Given data:
* * *
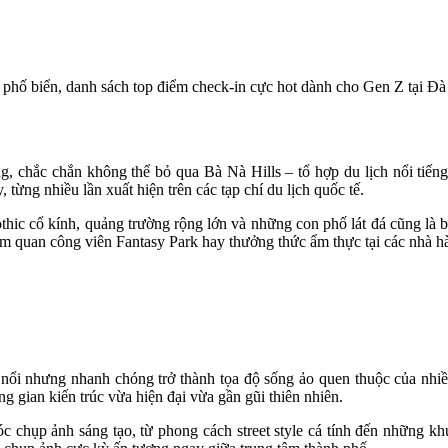
 phố biển, danh sách top điểm check-in cực hot dành cho Gen Z tại 
chắc chắn không thể bỏ qua Bà Nà Hills – tổ hợp du lịch nổi tiếng 
 từng nhiều lần xuất hiện trên các tạp chí du lịch quốc tế.
hic cổ kính, quảng trường rộng lớn và những con phố lát đá cũng là
 tham quan công viên Fantasy Park hay thưởng thức ẩm thực tại các nhà
 nổi nhưng nhanh chóng trở thành tọa độ sống ảo quen thuộc của nhiề
g gian kiến trúc vừa hiện đại vừa gần gũi thiên nhiên.
c chụp ảnh sáng tạo, từ phong cách street style cá tính đến những kh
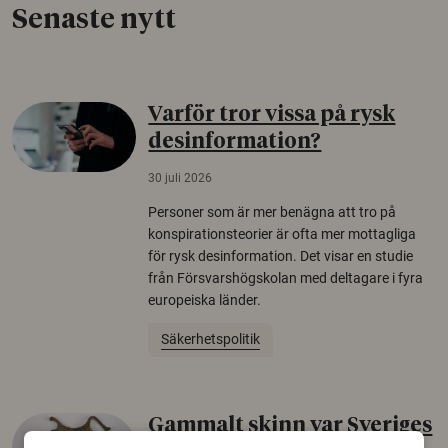
Senaste nytt
Varför tror vissa på rysk
desinformation?
30 juli 2026
Personer som är mer benägna att tro på
konspirationsteorier är ofta mer mottagliga
för rysk desinformation. Det visar en studie
från Försvarshögskolan med deltagare i fyra
europeiska länder.
Säkerhetspolitik
Gammalt skinn var Sveriges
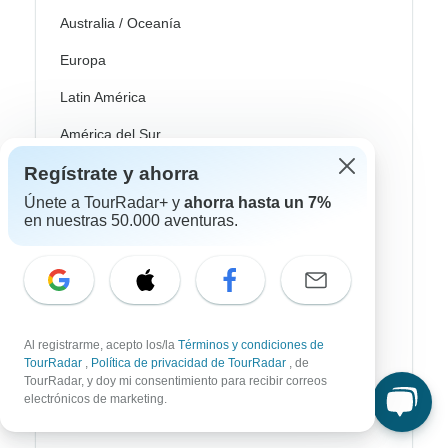
Australia / Oceanía
Europa
Latin América
América del Sur
Regístrate y ahorra
Egipto
Únete a TourRadar+ y
ahorra hasta un 7%
Marruecos
en nuestras 50.000 aventuras.
Sudáfrica
Bali
China
Al registrarme, acepto los/la
Términos y condiciones de
India
TourRadar
,
Política de privacidad de TourRadar
, de
TourRadar, y doy mi consentimiento para recibir correos
Japón
electrónicos de marketing.
Nueva Zelanda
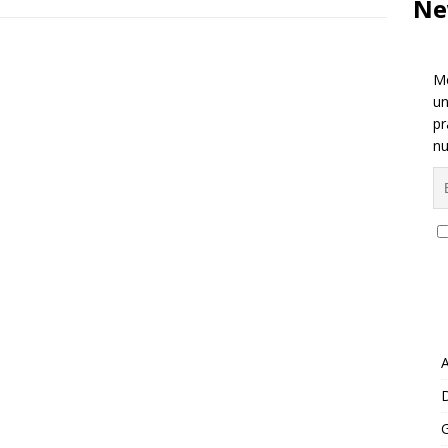
Ne
Me
un
pr
nu
A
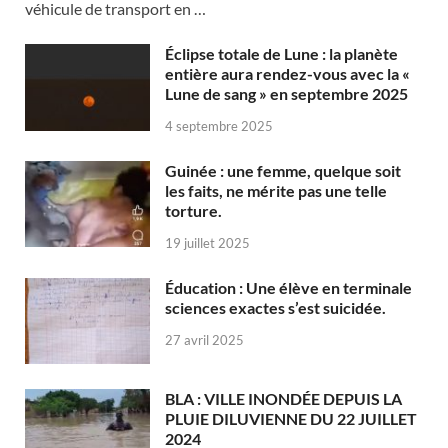
véhicule de transport en …
Éclipse totale de Lune : la planète
entière aura rendez-vous avec la «
Lune de sang » en septembre 2025
4 septembre 2025
Guinée : une femme, quelque soit
les faits, ne mérite pas une telle
torture.
19 juillet 2025
Éducation : Une élève en terminale
sciences exactes s’est suicidée.
27 avril 2025
BLA : VILLE INONDÉE DEPUIS LA
PLUIE DILUVIENNE DU 22 JUILLET
2024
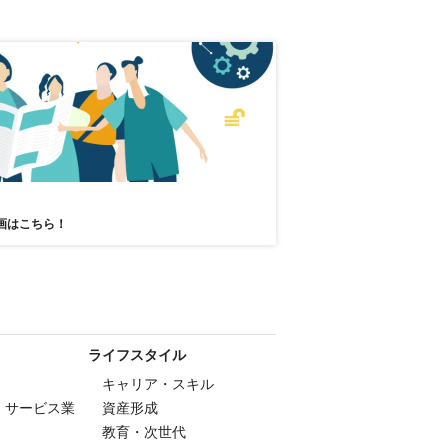
画はこちら！
ライフスタイル
キャリア・スキル
・サービス業
資産形成
教育・次世代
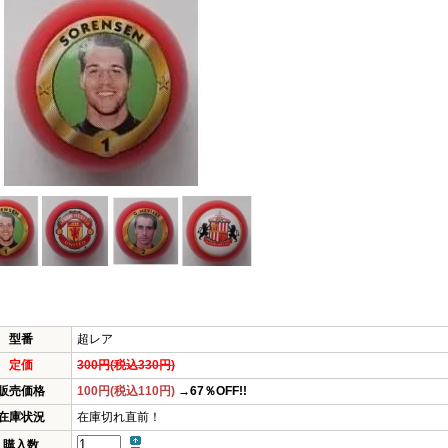
型番
超レア
定価
300円(税込330円)
販売価格
100円(税込110円)
→67％OFF!!
在庫状況
在庫切れ直前！
購入数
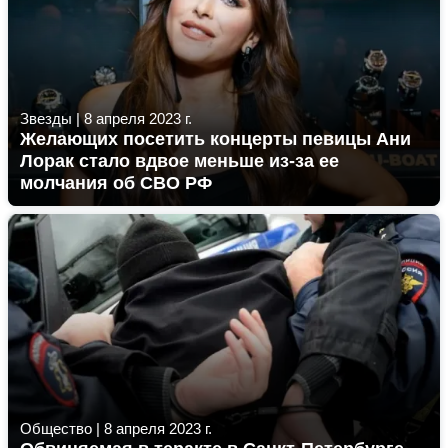
Звезды
|
8 апреля 2023 г.
Желающих посетить концерты певицы Ани
Лорак стало вдвое меньше из-за ее
молчания об СВО РФ
Общество
|
8 апреля 2023 г.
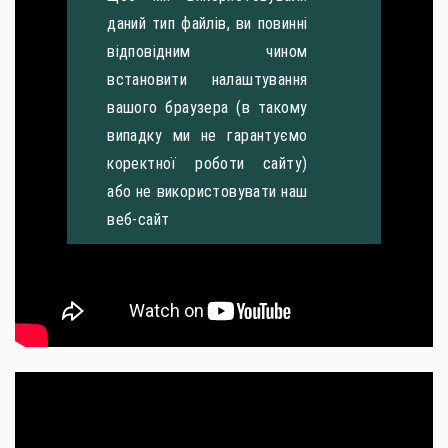
даний тип файлів, ви повинні
відповідним чином
встановити налаштування
вашого браузера (в такому
випадку ми не гарантуємо
коректної роботи сайту)
або не використовувати наш
веб-сайт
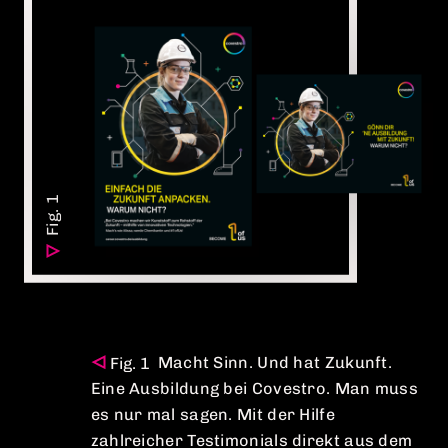
Macht Sinn. Und hat Zukunft.
Eine Ausbildung bei Covestro. Man muss
es nur mal sagen. Mit der Hilfe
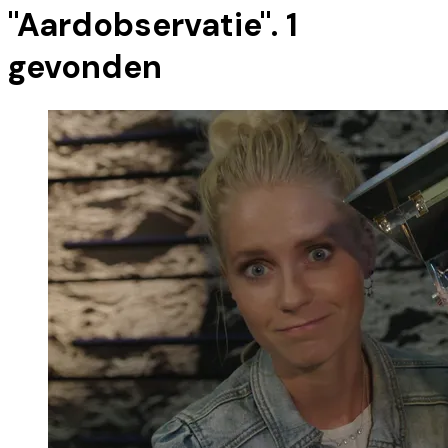
"
Aardobservatie
".
1
gevonden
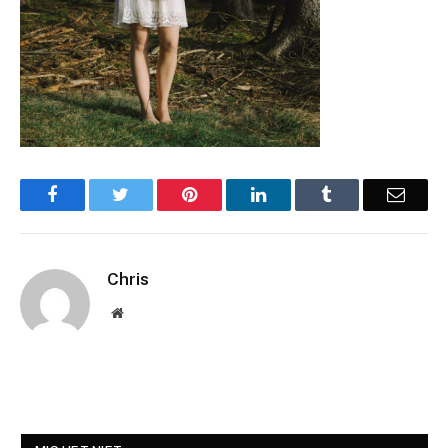
Facebook
Twitter
Pinterest
LinkedIn
Tumblr
Email
Chris
Website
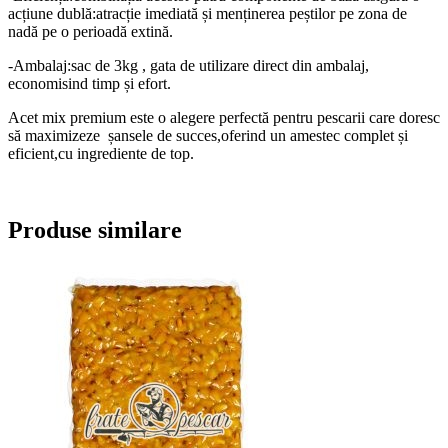
acțiune dublă:atracție imediată și menținerea peștilor pe zona de
nadă pe o perioadă extină.
-Ambalaj:sac de 3kg , gata de utilizare direct din ambalaj,
economisind timp și efort.
Acet mix premium este o alegere perfectă pentru pescarii care doresc
să maximizeze șansele de succes,oferind un amestec complet și
eficient,cu ingrediente de top.
Produse similare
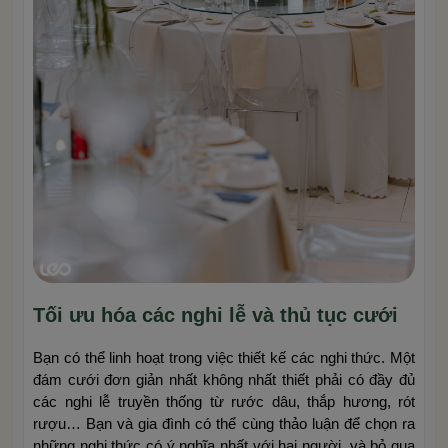
Tối ưu hóa các nghi lễ và thủ tục cưới
Bạn có thể linh hoạt trong việc thiết kế các nghi thức. Một
đám cưới đơn giản nhất không nhất thiết phải có đầy đủ
các nghi lễ truyền thống từ rước dâu, thắp hương, rót
rượu… Bạn và gia đình có thể cùng thảo luận để chọn ra
những nghi thức có ý nghĩa nhất với hai người, và bỏ qua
* * *
Exercise: Each line with the word "ahorra" in the records above belongs in the result; copy all of them.

Answer to this task:
Regístrate y ahorra
ahorra hasta un 7%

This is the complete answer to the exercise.